▶ _WORK REQUIRED_: Within the data below, copy each line where the string "Display" is found.

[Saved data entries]
* * *
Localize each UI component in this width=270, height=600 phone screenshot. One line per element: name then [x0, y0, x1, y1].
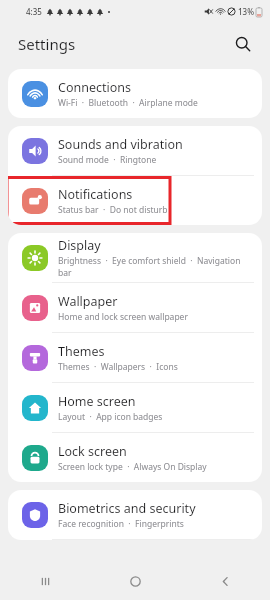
button[interactable]: Sounds and vibration — [8, 126, 262, 175]
staticText: Brightness · Eye comfort shield · Naviga… — [58, 255, 252, 279]
button[interactable]: Themes — [8, 333, 262, 382]
staticText: Wi-Fi · Bluetooth · Airplane mode — [58, 97, 198, 109]
button[interactable]: Recent apps — [0, 562, 90, 600]
staticText: Home and lock screen wallpaper — [58, 311, 188, 323]
staticText: Biometrics and security — [58, 500, 196, 517]
staticText: Connections — [58, 79, 131, 96]
button[interactable]: Wallpaper — [8, 283, 262, 332]
button[interactable]: Lock screen — [8, 433, 262, 482]
button[interactable]: Search — [230, 31, 256, 57]
button[interactable]: Back — [180, 562, 270, 600]
staticText: Notifications — [58, 186, 133, 203]
staticText: Wallpaper — [58, 293, 118, 310]
staticText: Home screen — [58, 393, 136, 410]
button[interactable]: Home screen — [8, 383, 262, 432]
button[interactable]: Connections — [8, 69, 262, 118]
staticText: Settings — [18, 34, 76, 54]
staticText: 13% — [238, 6, 254, 17]
staticText: Display — [58, 237, 101, 254]
staticText: Themes — [58, 343, 105, 360]
button[interactable]: Home — [90, 562, 180, 600]
staticText: Status bar · Do not disturb — [58, 204, 168, 216]
staticText: Themes · Wallpapers · Icons — [58, 361, 178, 373]
staticText: Layout · App icon badges — [58, 411, 163, 423]
staticText: 4:35 — [26, 6, 42, 17]
button[interactable]: Display — [8, 233, 262, 282]
button[interactable]: Biometrics and security — [8, 490, 262, 539]
button[interactable]: Notifications — [8, 176, 262, 225]
staticText: Screen lock type · Always On Display — [58, 461, 207, 473]
staticText: Sound mode · Ringtone — [58, 154, 157, 166]
staticText: Face recognition · Fingerprints — [58, 518, 184, 530]
staticText: Lock screen — [58, 443, 127, 460]
staticText: Sounds and vibration — [58, 136, 183, 153]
* * *
▶ _YOUR SOLUTION_:
staticText: Display — [58, 237, 101, 254]
button[interactable]: Display — [8, 233, 262, 282]
staticText: Screen lock type · Always On Display — [58, 461, 207, 473]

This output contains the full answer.